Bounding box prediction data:
>>>>>

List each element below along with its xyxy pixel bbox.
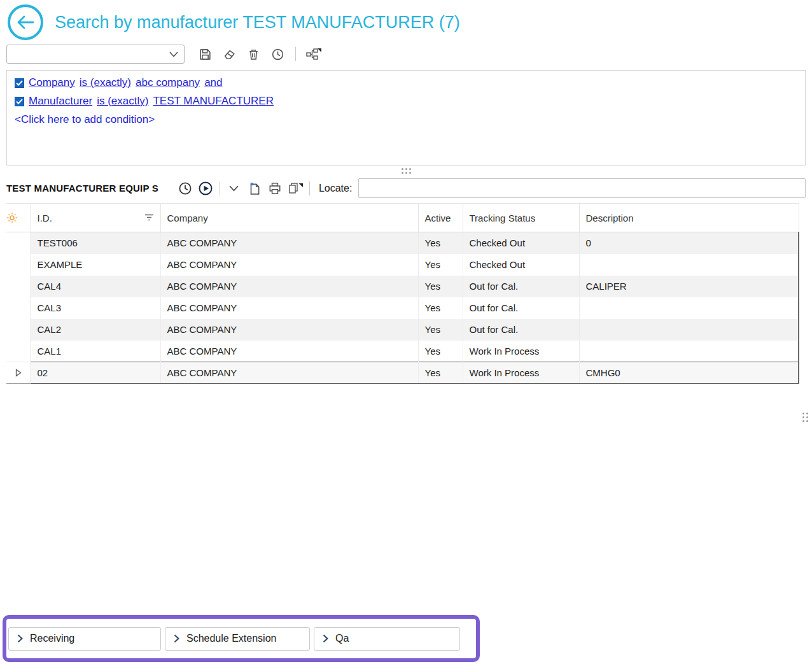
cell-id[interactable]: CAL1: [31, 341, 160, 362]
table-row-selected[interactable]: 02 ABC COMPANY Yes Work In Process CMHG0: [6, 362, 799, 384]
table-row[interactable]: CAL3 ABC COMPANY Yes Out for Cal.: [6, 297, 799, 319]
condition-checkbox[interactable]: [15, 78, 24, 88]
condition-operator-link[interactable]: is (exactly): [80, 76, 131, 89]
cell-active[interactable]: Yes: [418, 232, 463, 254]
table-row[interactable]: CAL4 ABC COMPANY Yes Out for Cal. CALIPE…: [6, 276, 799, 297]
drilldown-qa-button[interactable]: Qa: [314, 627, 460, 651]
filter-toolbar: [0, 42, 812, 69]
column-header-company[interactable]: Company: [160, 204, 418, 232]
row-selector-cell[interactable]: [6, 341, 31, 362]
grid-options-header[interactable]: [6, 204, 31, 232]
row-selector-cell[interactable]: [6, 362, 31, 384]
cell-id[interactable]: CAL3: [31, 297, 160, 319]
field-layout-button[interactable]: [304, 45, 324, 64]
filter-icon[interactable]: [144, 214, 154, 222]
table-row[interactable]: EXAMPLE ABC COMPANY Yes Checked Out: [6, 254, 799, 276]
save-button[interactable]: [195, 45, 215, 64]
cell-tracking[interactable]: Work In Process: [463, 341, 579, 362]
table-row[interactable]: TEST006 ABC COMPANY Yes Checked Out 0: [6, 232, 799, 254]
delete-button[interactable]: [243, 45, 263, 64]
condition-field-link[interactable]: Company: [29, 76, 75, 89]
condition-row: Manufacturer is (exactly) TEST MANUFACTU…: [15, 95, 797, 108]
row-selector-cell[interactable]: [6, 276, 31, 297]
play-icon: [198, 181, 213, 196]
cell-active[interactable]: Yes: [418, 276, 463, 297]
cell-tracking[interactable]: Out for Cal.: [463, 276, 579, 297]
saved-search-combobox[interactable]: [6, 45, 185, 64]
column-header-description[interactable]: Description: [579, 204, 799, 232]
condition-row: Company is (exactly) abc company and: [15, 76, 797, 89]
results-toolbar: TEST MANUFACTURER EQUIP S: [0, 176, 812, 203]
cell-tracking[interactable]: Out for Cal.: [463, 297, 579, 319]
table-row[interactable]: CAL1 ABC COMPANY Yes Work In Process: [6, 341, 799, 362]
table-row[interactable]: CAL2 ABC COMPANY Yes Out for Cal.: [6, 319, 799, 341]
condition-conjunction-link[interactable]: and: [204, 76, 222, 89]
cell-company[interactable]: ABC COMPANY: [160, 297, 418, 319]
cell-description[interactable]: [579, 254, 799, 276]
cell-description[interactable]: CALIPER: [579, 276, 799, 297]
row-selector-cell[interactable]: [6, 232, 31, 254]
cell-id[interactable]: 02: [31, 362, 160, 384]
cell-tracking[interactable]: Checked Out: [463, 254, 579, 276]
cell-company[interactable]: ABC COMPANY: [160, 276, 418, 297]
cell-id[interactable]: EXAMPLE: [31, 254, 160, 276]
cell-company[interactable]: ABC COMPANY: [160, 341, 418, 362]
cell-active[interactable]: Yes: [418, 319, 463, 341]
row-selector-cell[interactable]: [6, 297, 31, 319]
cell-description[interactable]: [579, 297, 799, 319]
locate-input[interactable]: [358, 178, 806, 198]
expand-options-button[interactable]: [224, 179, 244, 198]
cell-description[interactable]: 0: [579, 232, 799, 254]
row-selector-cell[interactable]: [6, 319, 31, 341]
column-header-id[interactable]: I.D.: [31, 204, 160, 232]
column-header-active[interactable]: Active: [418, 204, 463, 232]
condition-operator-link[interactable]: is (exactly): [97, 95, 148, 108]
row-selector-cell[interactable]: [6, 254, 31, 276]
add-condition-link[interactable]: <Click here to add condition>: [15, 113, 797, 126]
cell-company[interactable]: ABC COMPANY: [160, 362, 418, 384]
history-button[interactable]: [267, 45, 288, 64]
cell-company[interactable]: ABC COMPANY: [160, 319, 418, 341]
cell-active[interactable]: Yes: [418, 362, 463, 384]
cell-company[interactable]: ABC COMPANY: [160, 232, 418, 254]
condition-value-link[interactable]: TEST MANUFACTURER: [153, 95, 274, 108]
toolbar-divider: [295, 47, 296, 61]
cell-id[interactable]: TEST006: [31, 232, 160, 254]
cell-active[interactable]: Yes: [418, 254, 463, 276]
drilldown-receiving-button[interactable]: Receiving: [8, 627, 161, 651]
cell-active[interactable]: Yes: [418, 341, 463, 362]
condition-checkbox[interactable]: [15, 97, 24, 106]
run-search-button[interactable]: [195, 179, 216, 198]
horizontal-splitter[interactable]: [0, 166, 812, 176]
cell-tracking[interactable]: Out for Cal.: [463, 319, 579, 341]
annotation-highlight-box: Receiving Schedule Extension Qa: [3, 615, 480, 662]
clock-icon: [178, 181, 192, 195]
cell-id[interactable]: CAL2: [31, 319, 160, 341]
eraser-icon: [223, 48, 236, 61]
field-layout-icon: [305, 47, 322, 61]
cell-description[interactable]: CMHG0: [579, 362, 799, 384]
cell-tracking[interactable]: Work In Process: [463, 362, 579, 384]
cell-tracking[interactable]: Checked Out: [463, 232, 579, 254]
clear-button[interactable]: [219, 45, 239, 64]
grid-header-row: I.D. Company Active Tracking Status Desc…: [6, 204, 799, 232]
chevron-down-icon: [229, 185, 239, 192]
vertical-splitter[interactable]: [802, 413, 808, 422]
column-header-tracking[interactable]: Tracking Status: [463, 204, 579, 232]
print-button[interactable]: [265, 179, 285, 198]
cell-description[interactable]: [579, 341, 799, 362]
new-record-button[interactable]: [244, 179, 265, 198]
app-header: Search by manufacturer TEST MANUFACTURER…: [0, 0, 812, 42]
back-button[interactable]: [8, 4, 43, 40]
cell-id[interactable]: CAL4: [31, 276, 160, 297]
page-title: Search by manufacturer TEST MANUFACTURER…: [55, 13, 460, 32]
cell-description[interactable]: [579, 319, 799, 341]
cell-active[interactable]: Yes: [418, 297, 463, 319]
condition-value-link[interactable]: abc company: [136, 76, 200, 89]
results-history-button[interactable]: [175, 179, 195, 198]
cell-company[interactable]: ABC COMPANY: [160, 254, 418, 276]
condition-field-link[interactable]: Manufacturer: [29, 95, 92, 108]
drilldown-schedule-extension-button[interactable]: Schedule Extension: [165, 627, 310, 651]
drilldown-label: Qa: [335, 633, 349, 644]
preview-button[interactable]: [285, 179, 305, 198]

<<<<<
>>>>>

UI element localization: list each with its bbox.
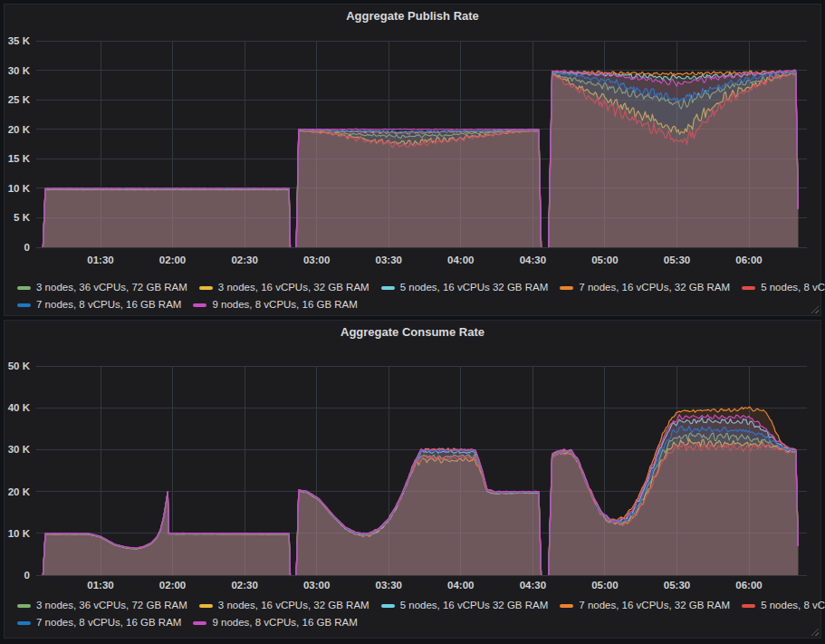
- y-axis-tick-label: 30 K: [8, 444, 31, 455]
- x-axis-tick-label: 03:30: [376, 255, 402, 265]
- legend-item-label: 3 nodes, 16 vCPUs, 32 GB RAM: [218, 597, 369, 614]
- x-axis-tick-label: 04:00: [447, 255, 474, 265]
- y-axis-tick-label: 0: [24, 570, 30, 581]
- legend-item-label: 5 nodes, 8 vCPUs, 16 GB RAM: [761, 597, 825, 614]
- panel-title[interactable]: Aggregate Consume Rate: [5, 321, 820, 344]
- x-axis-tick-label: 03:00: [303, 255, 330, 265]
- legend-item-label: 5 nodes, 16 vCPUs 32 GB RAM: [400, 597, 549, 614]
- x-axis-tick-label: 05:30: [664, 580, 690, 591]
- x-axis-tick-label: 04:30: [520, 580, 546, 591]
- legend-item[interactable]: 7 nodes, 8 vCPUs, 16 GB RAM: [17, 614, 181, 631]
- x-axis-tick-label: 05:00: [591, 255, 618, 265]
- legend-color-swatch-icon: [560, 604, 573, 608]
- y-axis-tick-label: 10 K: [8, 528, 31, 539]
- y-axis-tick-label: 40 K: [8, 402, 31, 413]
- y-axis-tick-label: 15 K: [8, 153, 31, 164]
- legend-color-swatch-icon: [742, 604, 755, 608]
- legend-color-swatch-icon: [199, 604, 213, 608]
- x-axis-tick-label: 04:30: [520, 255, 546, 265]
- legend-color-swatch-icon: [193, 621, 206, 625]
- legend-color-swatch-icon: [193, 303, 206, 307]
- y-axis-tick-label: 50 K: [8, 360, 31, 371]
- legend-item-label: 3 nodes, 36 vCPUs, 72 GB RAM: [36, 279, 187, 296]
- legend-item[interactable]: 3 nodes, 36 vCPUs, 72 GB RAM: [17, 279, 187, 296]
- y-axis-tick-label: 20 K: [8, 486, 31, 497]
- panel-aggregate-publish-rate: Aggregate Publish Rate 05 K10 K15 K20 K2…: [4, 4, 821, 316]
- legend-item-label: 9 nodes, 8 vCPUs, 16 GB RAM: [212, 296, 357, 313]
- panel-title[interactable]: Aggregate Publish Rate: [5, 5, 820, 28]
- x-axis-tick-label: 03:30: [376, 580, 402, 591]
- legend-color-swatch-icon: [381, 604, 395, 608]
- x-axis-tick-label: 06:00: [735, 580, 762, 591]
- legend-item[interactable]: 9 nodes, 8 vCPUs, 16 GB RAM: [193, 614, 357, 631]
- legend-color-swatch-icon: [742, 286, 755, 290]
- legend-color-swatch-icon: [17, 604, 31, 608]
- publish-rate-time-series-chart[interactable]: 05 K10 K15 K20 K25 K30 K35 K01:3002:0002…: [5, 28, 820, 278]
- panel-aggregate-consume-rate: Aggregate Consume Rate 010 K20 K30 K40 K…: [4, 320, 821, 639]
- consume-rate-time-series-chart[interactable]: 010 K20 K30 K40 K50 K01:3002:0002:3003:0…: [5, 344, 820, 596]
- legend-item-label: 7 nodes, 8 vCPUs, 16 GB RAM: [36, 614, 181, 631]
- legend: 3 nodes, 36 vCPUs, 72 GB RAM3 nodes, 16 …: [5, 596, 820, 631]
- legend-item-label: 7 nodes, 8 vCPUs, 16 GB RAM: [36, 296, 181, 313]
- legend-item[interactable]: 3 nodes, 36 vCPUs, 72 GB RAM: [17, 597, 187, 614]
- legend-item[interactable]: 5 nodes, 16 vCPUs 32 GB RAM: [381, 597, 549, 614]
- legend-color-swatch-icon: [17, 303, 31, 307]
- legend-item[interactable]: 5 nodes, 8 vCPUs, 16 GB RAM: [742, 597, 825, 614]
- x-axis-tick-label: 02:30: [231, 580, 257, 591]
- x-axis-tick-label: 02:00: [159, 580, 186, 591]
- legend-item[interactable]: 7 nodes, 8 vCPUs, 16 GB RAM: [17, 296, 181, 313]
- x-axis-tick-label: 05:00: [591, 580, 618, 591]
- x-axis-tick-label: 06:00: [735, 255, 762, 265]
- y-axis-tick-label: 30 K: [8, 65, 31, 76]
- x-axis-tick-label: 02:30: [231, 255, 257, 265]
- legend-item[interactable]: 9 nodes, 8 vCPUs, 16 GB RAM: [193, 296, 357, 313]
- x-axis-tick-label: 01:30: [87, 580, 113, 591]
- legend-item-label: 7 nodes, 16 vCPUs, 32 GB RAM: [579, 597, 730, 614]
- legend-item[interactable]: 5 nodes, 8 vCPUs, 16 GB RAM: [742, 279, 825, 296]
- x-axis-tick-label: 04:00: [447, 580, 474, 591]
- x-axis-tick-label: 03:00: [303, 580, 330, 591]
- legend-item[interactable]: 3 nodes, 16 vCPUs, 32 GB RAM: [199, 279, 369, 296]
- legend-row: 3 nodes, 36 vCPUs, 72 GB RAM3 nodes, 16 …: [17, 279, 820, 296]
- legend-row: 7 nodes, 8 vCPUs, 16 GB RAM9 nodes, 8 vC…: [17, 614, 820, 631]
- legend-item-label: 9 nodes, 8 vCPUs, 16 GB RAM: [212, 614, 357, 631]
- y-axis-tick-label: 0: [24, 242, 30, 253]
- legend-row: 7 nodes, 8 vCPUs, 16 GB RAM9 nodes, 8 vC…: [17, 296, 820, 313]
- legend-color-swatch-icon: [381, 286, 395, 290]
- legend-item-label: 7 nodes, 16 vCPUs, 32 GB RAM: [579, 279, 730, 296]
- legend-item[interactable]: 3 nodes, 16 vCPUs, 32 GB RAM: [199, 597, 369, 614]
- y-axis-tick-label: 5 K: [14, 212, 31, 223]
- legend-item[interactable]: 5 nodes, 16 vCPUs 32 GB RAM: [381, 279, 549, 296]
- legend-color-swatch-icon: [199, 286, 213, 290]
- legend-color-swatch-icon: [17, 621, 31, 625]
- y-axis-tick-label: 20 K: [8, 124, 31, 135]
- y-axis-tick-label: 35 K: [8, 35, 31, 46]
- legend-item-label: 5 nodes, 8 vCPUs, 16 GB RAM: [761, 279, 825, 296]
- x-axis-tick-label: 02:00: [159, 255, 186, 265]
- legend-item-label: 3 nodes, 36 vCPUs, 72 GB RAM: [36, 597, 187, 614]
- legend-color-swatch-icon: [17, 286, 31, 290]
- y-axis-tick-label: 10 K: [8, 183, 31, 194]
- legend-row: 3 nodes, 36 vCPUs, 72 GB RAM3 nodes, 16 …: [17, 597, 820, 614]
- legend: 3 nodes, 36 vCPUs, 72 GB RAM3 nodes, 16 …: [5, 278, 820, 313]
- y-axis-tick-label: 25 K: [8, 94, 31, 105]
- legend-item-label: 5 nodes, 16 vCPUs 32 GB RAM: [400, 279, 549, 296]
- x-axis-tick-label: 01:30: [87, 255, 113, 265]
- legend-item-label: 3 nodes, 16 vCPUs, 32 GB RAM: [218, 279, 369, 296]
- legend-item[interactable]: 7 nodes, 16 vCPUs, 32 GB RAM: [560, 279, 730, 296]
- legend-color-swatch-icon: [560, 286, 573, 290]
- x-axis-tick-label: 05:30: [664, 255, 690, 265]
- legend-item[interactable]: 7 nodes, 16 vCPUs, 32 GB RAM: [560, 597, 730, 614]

<<<<<

• **REQUIRED WORK**
Lines with the word "header": copy each one from the data above.

• **WRITTEN REPLY**
column-header-company[interactable]: Company: [160, 204, 418, 232]
grid-options-header[interactable]: [6, 204, 31, 232]
column-header-description[interactable]: Description: [579, 204, 799, 232]
column-header-id[interactable]: I.D.: [31, 204, 160, 232]
column-header-active[interactable]: Active: [418, 204, 463, 232]
grid-header-row: I.D. Company Active Tracking Status Desc…: [6, 204, 799, 232]
column-header-tracking[interactable]: Tracking Status: [463, 204, 579, 232]
app-header: Search by manufacturer TEST MANUFACTURER…: [0, 0, 812, 42]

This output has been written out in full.